- **TASK TO COMPLETE**: Your reply should be the complete data, reproduced exactly.

☆ ☆ ☆ ☆

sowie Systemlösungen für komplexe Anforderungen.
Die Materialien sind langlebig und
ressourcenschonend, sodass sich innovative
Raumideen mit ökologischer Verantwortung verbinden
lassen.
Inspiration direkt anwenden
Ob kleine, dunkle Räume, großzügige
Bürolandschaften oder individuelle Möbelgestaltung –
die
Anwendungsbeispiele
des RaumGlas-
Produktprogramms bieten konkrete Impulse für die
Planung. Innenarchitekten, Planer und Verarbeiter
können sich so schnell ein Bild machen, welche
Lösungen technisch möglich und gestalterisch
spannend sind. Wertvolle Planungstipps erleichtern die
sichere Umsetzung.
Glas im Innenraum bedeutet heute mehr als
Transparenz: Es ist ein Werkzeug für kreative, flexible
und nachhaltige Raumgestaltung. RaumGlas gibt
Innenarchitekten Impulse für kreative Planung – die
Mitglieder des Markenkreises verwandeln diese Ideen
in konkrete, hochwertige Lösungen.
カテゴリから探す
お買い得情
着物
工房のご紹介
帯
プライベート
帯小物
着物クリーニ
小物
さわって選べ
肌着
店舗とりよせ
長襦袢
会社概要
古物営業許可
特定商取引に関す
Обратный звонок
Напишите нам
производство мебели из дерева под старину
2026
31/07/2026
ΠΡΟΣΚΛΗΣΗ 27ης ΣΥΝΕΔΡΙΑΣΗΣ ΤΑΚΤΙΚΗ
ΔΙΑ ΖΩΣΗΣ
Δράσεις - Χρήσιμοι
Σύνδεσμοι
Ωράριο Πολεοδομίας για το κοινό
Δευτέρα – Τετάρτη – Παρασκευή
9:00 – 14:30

☆ ☆ ☆ ☆

- **SOLUTION BELOW**:
sowie Systemlösungen für komplexe Anforderungen.
Die Materialien sind langlebig und
ressourcenschonend, sodass sich innovative
Raumideen mit ökologischer Verantwortung verbinden
lassen.
Inspiration direkt anwenden
Ob kleine, dunkle Räume, großzügige
Bürolandschaften oder individuelle Möbelgestaltung –
die
Anwendungsbeispiele
des RaumGlas-
Produktprogramms bieten konkrete Impulse für die
Planung. Innenarchitekten, Planer und Verarbeiter
können sich so schnell ein Bild machen, welche
Lösungen technisch möglich und gestalterisch
spannend sind. Wertvolle Planungstipps erleichtern die
sichere Umsetzung.
Glas im Innenraum bedeutet heute mehr als
Transparenz: Es ist ein Werkzeug für kreative, flexible
und nachhaltige Raumgestaltung. RaumGlas gibt
Innenarchitekten Impulse für kreative Planung – die
Mitglieder des Markenkreises verwandeln diese Ideen
in konkrete, hochwertige Lösungen.
カテゴリから探す
お買い得情
着物
工房のご紹介
帯
プライベート
帯小物
着物クリーニ
小物
さわって選べ
肌着
店舗とりよせ
長襦袢
会社概要
古物営業許可
特定商取引に関す
Обратный звонок
Напишите нам
производство мебели из дерева под старину
2026
31/07/2026
ΠΡΟΣΚΛΗΣΗ 27ης ΣΥΝΕΔΡΙΑΣΗΣ ΤΑΚΤΙΚΗ
ΔΙΑ ΖΩΣΗΣ
Δράσεις - Χρήσιμοι
Σύνδεσμοι
Ωράριο Πολεοδομίας για το κοινό
Δευτέρα – Τετάρτη – Παρασκευή
9:00 – 14:30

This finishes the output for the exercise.